A more apt comparison might be comedian and clown Dan Rice, who spent these same few decades entertaining the American public. Thousands, perhaps millions, of Americans flocked to his shows and circuses. With his red, white, and blue-striped tights, stovepipe hat, star-spangled cape, and goatee, he was probably the model for the popular image of “Uncle Sam.” Like Charles, he benefited from and contributed to the new world of popular culture, and like Charles, he was mostly forgotten. However, though Rice’s career as comedian and clown began several years before Charles Stratton’s, when Tom Thumb became a sensation Rice had just finished working a “learned pig” show. The legendary clown would not achieve nationwide fame for another decade, with his real prominence coming only during the Civil War. He also never, unlike Charles, earned an international audience that stretched from Cuba to Ceylon.6
It seems that Charles’s only real competition was his mentor, P. T. Barnum, who symbolized Yankee ingenuity and progress to the entire world. When Civil War hero and former U.S. President Ulysses S. Grant circumnavigated the globe (eight years after Tom Thumb had done the same) he found to his bemusement that Barnum’s name was “familiar to multitudes who never heard of me.”7 Of course, Barnum was only an occasional performer, and achieved his own fame as a promoter and publicist, and as a manager and mastermind. Together, he and Charles ushered in the age of American celebrity.
Unfortunately, like nearly all celebrity performers, after his death Charles’s star dimmed quickly. By the twentieth century some no longer believed he had had talent, or that millions of people from disparate nations had flocked to his shows. Even locally he was practically forgotten. In the 1930s, when Charles Burpee wrote his voluminous Story of Connecticut, P. T. Barnum earns a page, with only a small mention of his protégé, calling him, “Tom Thumb, a Bridgeport dwarf named Stratton,” and saying that the showman “feted him here and before Royalty abroad, riding in his elaborate mite of a coach with reminiscence of medieval splendor. Barnum well rewarded Stratton with a dwarf wife and a rich and happy home in Bridgeport.”8 After this somewhat condescending comment about “rewarding” him with a “dwarf wife” and “happy home,” Burpee goes on to describe Barnum’s other triumphs. More troubling is that in the two volumes of biographical notes, Charles is not mentioned once, though many minor businessmen are.
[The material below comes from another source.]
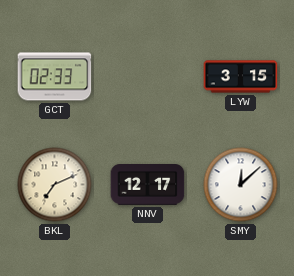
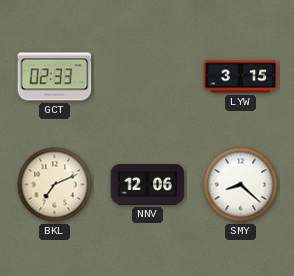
NNV: 12:17 -> 12:06
SMY: 12:08 -> 8:22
We could forgive this as a focus on the merely wealthy rather than artists and cultural figures (there are a number of others missing, too), but in fact Charles was quite rich, a member of various clubs, and had contributed to the development of his home town. His death inspired an outpouring of local feeling unmatched until Barnum himself died eight years later. Burpee is not the only one who made this sort of omission, and we can only speculate at reasons for Charles’s removal from our collective story.
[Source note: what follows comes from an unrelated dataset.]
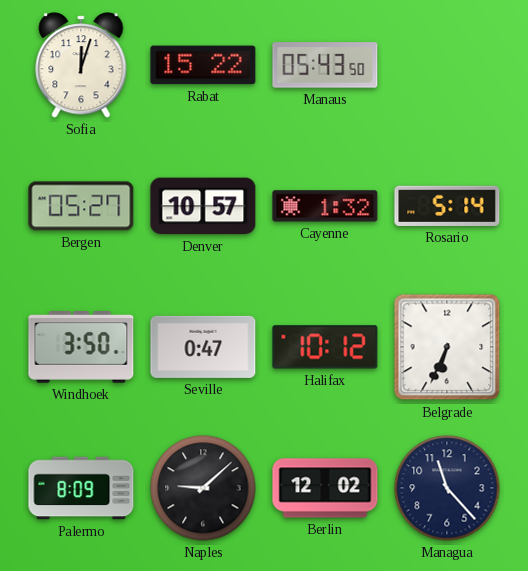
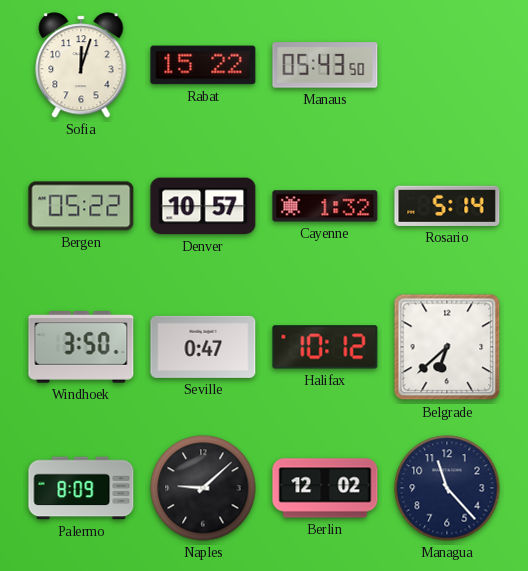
Bergen: 05:27 -> 05:22
Belgrade: 6:34 -> 6:38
Part of this may have been the low station entertainers still held at that time with the sort of academics who wrote histories. After all, the 1881 History of Fairfield County only briefly mentions Charles, yet does so at a time when he was still internationally famous. The Standard’s History of Bridgeport in 1897 does not mention him at all, though that error is corrected somewhat in the revision of 1917. To be fair, the 1886 History of the Old Town of Stratford and the City of Bridgeport, by Reverend Samuel Orcutt, gives a broad sweep of Charles’s career. Wider-ranging American histories mention him here and there, local histories often include the day that “Tom Thumb came to town,” and he certainly crops up as a “minor figure” in the histories of the circus, theater, or entertainment industry. George Odell does discuss him extensively in his comprehensive Annals of the New York Stage, and notes that after Charles’s first performance at the American Museum he was “for years thereafter the big attraction in town and country.”9
The definition of celebrity itself could be partly responsible for Tom Thumb’s decline in public estimation. The word “celebrity” has always been used to describe anyone who is famous, regardless of accomplishment, a seemingly neutral but ultimately negative connotation. In his seminal work The Image: A Guide to Pseudo-events in America Daniel Boorstin details extensively the “lack of qualities” in a person that has been “fabricated on purpose to satisfy our exaggerated expectations of human greatness.”10 Boorstin clearly delineates between a hero and a celebrity, with one being recognized for achievement and the other for an image or trademark.11 And he is correct; no one would correctly call General Tom Thumb a hero. Likewise, Buffalo Bill did not achieve his real fame as an Army scout, but rather as an actor on the New York stage and as creator of his epic Wild West show. However, this definition can be misleading. No one would claim that Buffalo Bill was not a talented performer, but a lack of ability is precisely what calling him a “celebrity” can imply. Later critics have assumed or attributed the same lack to Charles Stratton, a lack which the historical record shows is false.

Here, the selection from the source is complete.